The Stage 1 synthetic-acoustic path produces a **4-partial harmonic oscillator** driven by the score's note sequence. It is **not** vocal-tract-filtered voice synthesis — the `ph_seq` (phoneme) field is deliberately ignored, and the output has no vowel formants or consonants. Its purpose is to prove the end-to-end pipeline (score → mel + f0 → NSF-HiFiGAN vocoder → wav → verify gate) wires correctly without depending on a license-clean acoustic checkpoint that does not exist (Stage 0 result B). Vowel-formant / phoneme-aware synthesis arrives with the BYO acoustic path in Stage 2.

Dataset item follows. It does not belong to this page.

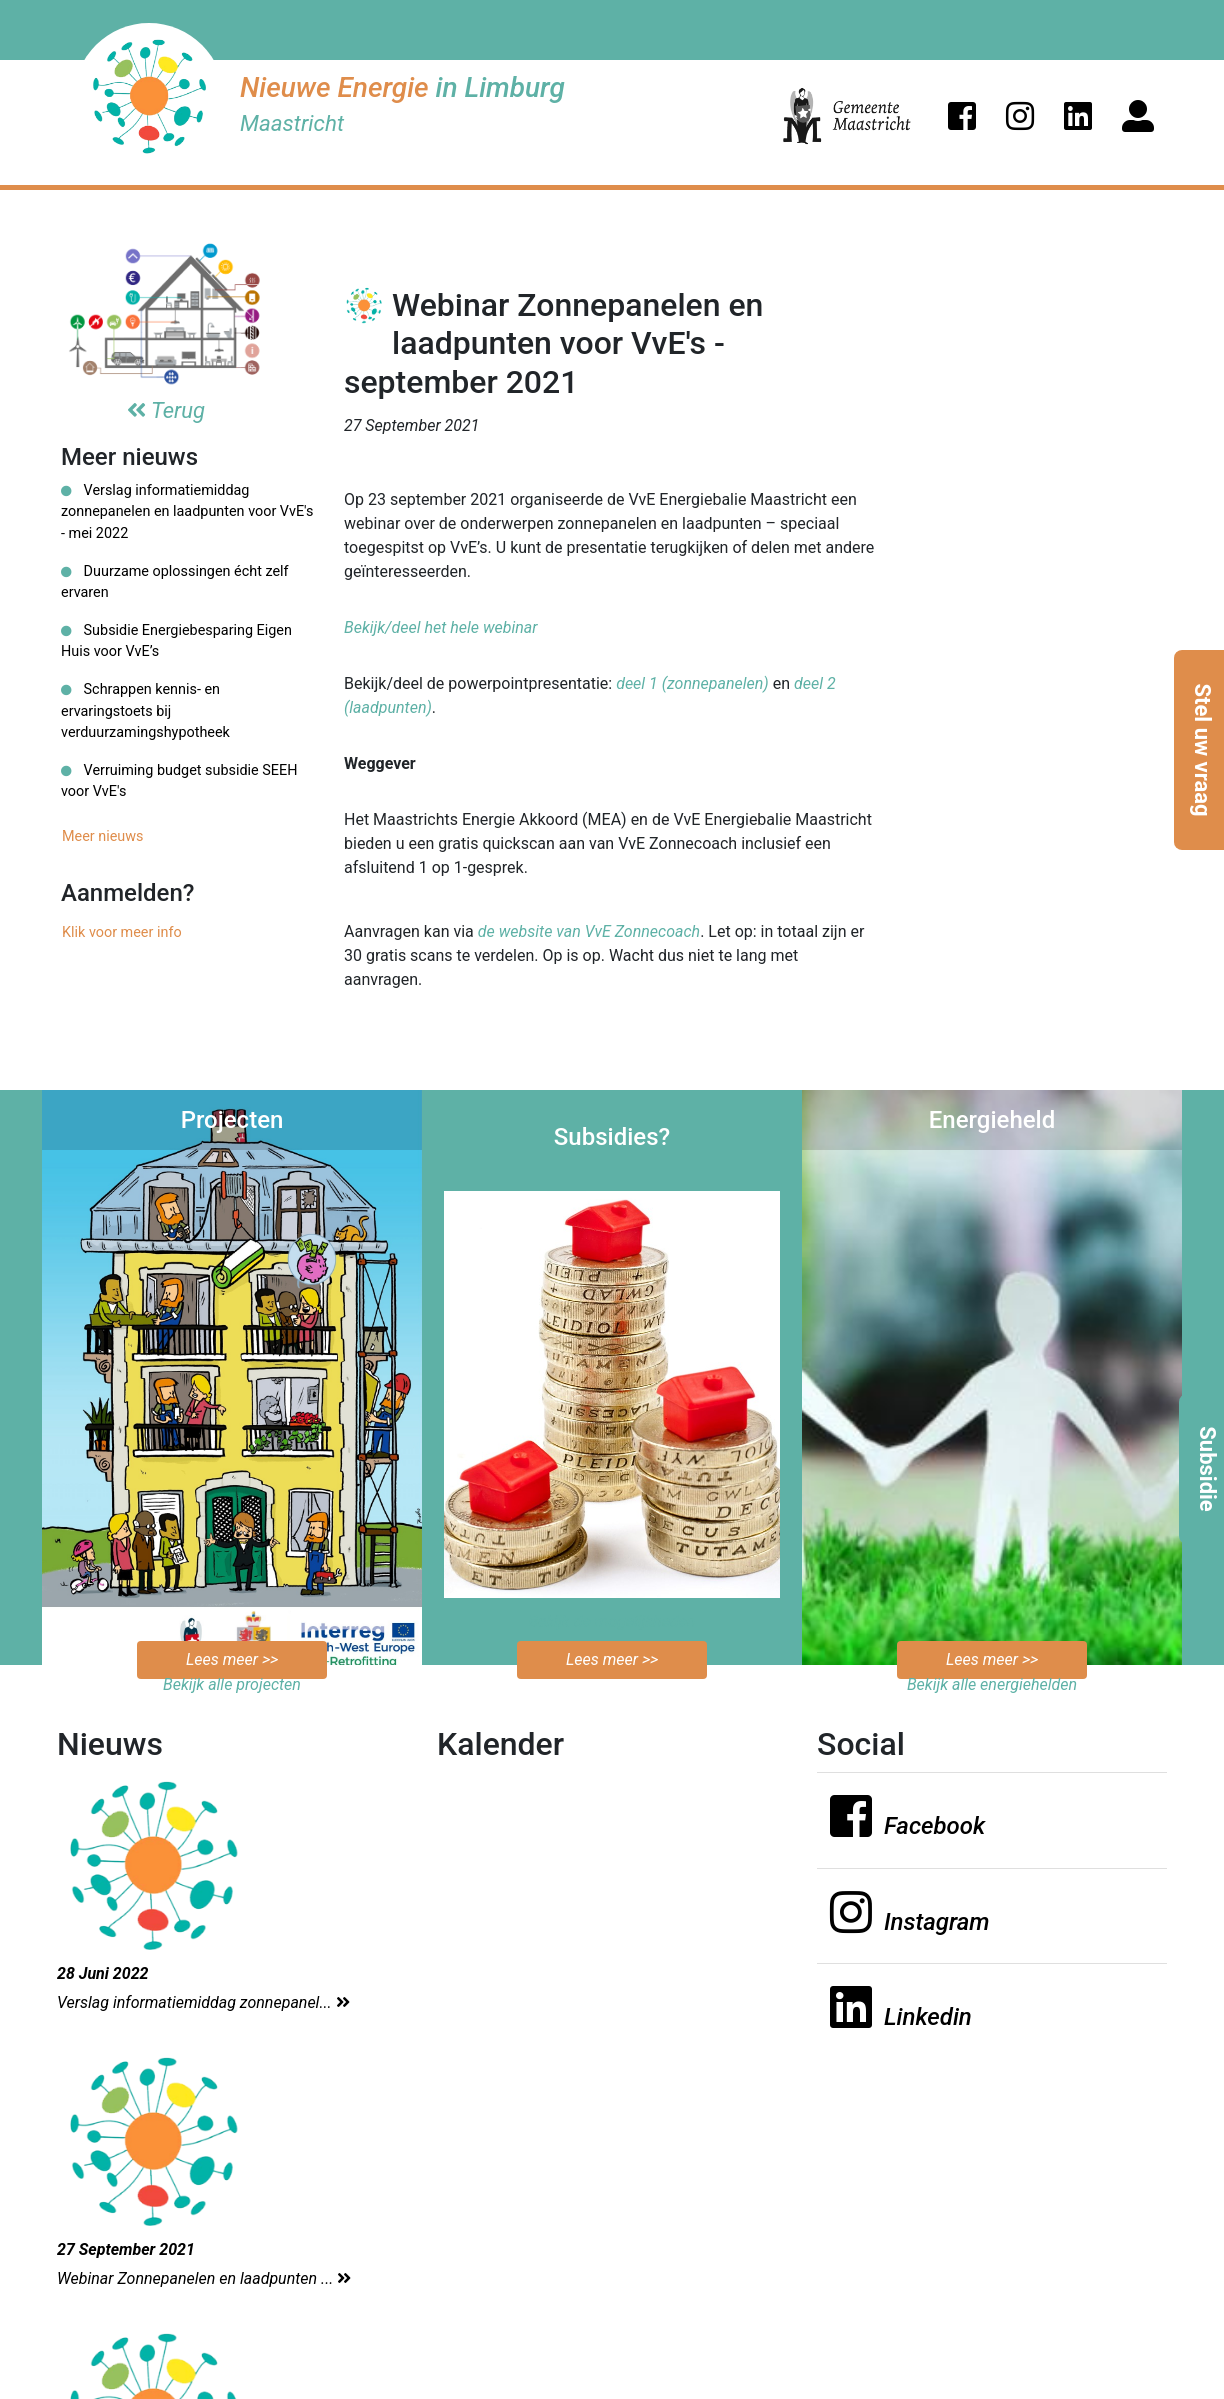  What do you see at coordinates (145, 711) in the screenshot?
I see `Schrappen kennis- en ervaringstoets bij verduurzamingshypotheek` at bounding box center [145, 711].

A NUMERIC verify APPROVE on the synthetic path proves the pipeline **rings**, not that the output sounds like a voice. Stage 2 adds spectral/timbral metrics behind `[verify-similarity]` so APPROVE discriminates synthetic from real-voice output.

## Roadmap

- [x] Architecture lock-in (rounds 28–32; per-round audit trails are inlined into `docs/stage_2.md` ("R3 / R4 / R5 / R6 / R7 / R8 / R14 round-N" subsections), with closure decisions tracked in `CHANGELOG.md`)
- [x] **Stage 0**: ckpt acquisition gate closed with result (B), dual-path adopted (2026-05-12)
- [x] **Stage 1 step 2 (5c)**: `vocaboot demo` subcommand wired (click.group, bundled `examples/short.ds`, `--accept-nc` mandatory, SHA-256 runtime verify of the pinned vocoder).
- [x] Stage 1 step 2 (5d): `LICENSE_NOTICE.txt` attribution emission for the NC vocoder (sidecar `<out>.LICENSE_NOTICE.txt` + stdout summary; CC-BY-NC-SA-4.0 §3(a) clauses spelled out).
- [x] Stage 1: smoke wav (CPU, 5 s) via `vocaboot demo --accept-nc` (synthetic 4-partial oscillator + NSF-HiFiGAN; rings the pipeline end-to-end).
- [x] Stage 1 agent-verify gate (numeric pyworld F0/HNR + R5 bootstrap CI; AGENT mode removed in step 5e — LLM-as-judge fragility, code review delegated to CI).
- [x] Stage 1 closed (2026-05-12): a bit-exact wav regression test (originally step 5f) was rejected after review — OSS-mainline SVS/TTS projects (HF / Coqui / Vocos / NeMo / ESPnet) all use approximate/perceptual checks; the numeric verify gate plus the existing duration/RMS assertions in `test_stage1_synthetic_smoke_wav_end_to_end` already serve as the CI canary.
- [x] **Stage 1.5** closed (2026-05-12): R14 3-agent debate (analyst/architect/critic, all REVISE) surfaced 6 gaps before Stage 2 could begin. Five closures: (A) `stage_1.py` → `pipeline.py` rename, (B) `privacy.refuse_user_audio_without_consent` + `museum` user-audio hard-exclude rule, (C) `docs/quality_gate.md` Tier ladder (Tier 1 rings → Tier 2 voice-like → Tier 3 target-quality; Tier 4 subjective MOS out of scope), (D) `docs/ckpt_registry.md` acquisition Path B (NC-only public release) chosen, (E) `docs/stage_2.md` spec.
- [ ] **Stage 2** (`docs/stage_2.md`): `profile_match` module + `audio_ingest` module + Tier 2 verify metrics (`mcd`, `wavlm_cosine`).
- [ ] Stage 2.5: MCP server (`vocaboot mcp-serve`) — thin wrapper around `pipeline.run`.
- [ ] Stage 3: SVC fallback chain (DDSP-SVC primary) + self-train recipe (acquisition Path C).
- [ ] Stage 4: natural-language interface.
- [ ] Public OSS release on Path B (NC-only, local screencast demo; HF Space deferred pending Default-tier ckpt).

## Non-goals

- Pitch-perfect voice cloning (target literal match is a known failure mode)
- Bundled model weights (we point at upstream URLs and verify SHA-256)
- GUI

## License

Code: Apache-2.0.
Model weights: inherit from upstream — `vocaboot` itself bundles none.